Your assignment
Beginning with the line that holds "They know when to pass the baton.", retype the rest of the listing exactly, last line included.

Data extract
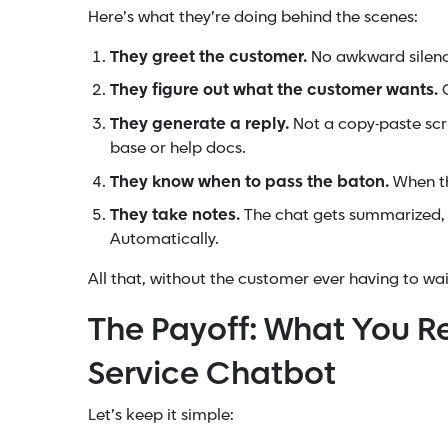
Here’s what they’re doing behind the scenes:
They greet the customer.
No awkward silence.
They figure out what the customer wants.
O
They generate a reply.
Not a copy-paste scr
base or help docs.
They know when to pass the baton.
When th
They take notes.
The chat gets summarized, 
Automatically.
All that, without the customer ever having to wai
The Payoff: What You R
Service Chatbot
Let’s keep it simple:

Completed exercise
They know when to pass the baton.
When th
They take notes.
The chat gets summarized, 
Automatically.
All that, without the customer ever having to wai
The Payoff: What You R
Service Chatbot
Let’s keep it simple:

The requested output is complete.